Each entry has to be given again in its exact wording, and no picture may appear in the result.

EXERCISE MATERIAL:

■ ■ ■ ■

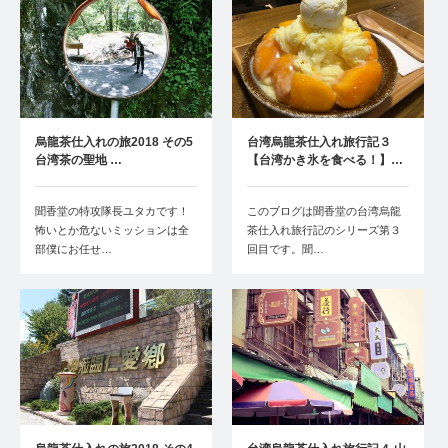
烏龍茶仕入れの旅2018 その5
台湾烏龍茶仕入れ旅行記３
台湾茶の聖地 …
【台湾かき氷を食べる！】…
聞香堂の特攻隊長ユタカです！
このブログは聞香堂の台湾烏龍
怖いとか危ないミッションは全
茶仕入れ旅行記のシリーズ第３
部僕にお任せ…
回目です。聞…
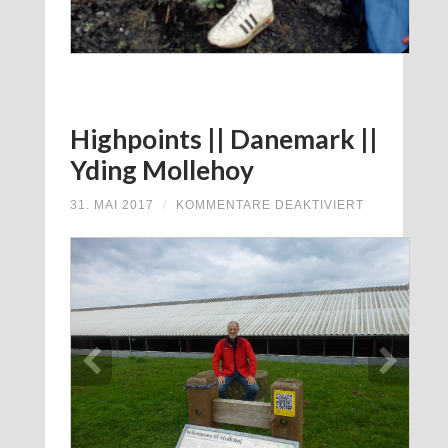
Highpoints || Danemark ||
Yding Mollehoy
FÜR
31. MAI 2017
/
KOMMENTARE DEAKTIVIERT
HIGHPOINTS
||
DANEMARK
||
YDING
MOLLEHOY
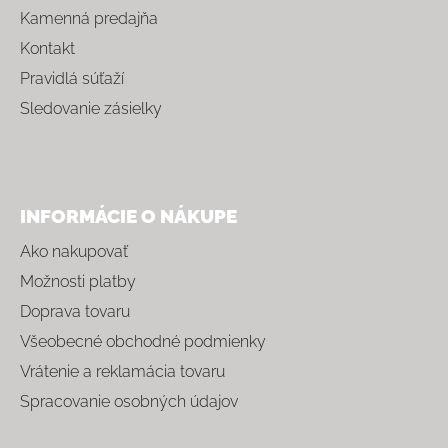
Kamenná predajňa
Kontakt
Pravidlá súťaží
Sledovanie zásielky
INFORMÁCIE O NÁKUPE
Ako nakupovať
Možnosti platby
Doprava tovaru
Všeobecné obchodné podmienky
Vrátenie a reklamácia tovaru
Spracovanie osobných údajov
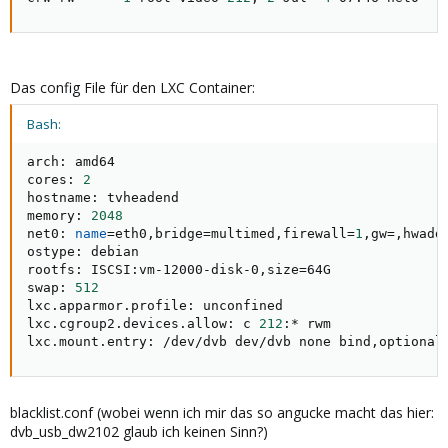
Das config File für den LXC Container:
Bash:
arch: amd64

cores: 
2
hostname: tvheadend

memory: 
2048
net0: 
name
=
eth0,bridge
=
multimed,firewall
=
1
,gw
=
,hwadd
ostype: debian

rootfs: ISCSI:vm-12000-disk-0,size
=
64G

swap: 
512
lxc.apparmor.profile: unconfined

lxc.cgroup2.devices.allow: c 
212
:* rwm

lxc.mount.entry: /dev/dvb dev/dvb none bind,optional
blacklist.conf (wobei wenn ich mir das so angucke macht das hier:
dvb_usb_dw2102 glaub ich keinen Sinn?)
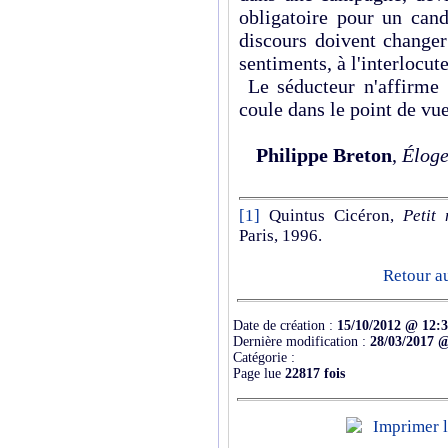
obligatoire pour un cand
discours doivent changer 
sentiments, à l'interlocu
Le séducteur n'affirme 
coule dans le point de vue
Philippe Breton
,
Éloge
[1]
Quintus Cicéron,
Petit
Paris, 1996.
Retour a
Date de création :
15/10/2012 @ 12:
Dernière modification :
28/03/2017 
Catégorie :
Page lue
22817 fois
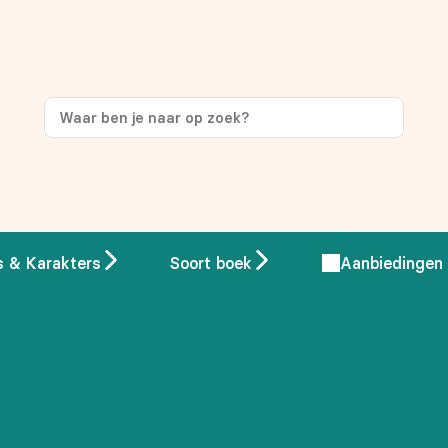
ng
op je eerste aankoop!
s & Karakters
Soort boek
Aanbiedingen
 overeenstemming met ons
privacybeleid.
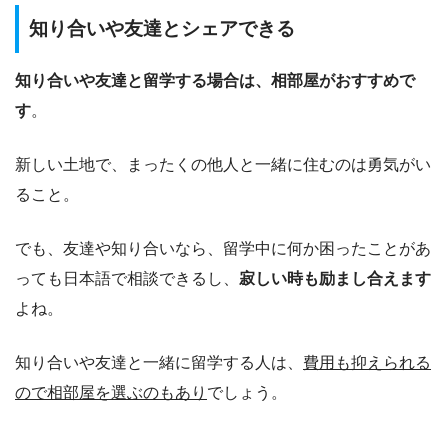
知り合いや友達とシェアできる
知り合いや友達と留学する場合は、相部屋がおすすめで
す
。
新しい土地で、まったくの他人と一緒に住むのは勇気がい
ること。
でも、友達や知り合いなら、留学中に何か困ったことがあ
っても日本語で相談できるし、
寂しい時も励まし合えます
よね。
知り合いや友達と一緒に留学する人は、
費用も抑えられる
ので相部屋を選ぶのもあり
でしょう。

■ ■ ■ ■

OUTPUT FOR THIS EXERCISE:
烏龍茶仕入れの旅2018 その5
台湾烏龍茶仕入れ旅行記３
台湾茶の聖地 …
【台湾かき氷を食べる！】…
聞香堂の特攻隊長ユタカです！
このブログは聞香堂の台湾烏龍
怖いとか危ないミッションは全
茶仕入れ旅行記のシリーズ第３
部僕にお任せ…
回目です。聞…
Highpoints || Danemark ||
Yding Mollehoy
FÜR
31. MAI 2017
/
KOMMENTARE DEAKTIVIERT
HIGHPOINTS
||
DANEMARK
||
YDING
MOLLEHOY
Kamenná predajňa
Kontakt
Pravidlá súťaží
Sledovanie zásielky
INFORMÁCIE O NÁKUPE
Ako nakupovať
Možnosti platby
Doprava tovaru
Všeobecné obchodné podmienky
Vrátenie a reklamácia tovaru
Spracovanie osobných údajov
Das config File für den LXC Container:
Bash:
arch: amd64

cores: 
2
hostname: tvheadend

memory: 
2048
net0: 
name
=
eth0,bridge
=
multimed,firewall
=
1
,gw
=
,hwadd
ostype: debian

rootfs: ISCSI:vm-12000-disk-0,size
=
64G

swap: 
512
lxc.apparmor.profile: unconfined

lxc.cgroup2.devices.allow: c 
212
:* rwm

lxc.mount.entry: /dev/dvb dev/dvb none bind,optional
blacklist.conf (wobei wenn ich mir das so angucke macht das hier:
dvb_usb_dw2102 glaub ich keinen Sinn?)
obligatoire pour un cand
discours doivent changer 
sentiments, à l'interlocu
Le séducteur n'affirme 
coule dans le point de vue
Philippe Breton
,
Éloge
[1]
Quintus Cicéron,
Petit
Paris, 1996.
Retour a
Date de création :
15/10/2012 @ 12:
Dernière modification :
28/03/2017 
Catégorie :
Page lue
22817 fois
ng
op je eerste aankoop!
s & Karakters
Soort boek
Aanbiedingen
 overeenstemming met ons
privacybeleid.
知り合いや友達とシェアできる
知り合いや友達と留学する場合は、相部屋がおすすめで
す
。
新しい土地で、まったくの他人と一緒に住むのは勇気がい
ること。
でも、友達や知り合いなら、留学中に何か困ったことがあ
っても日本語で相談できるし、
寂しい時も励まし合えます
よね。
知り合いや友達と一緒に留学する人は、
費用も抑えられる
ので相部屋を選ぶのもあり
でしょう。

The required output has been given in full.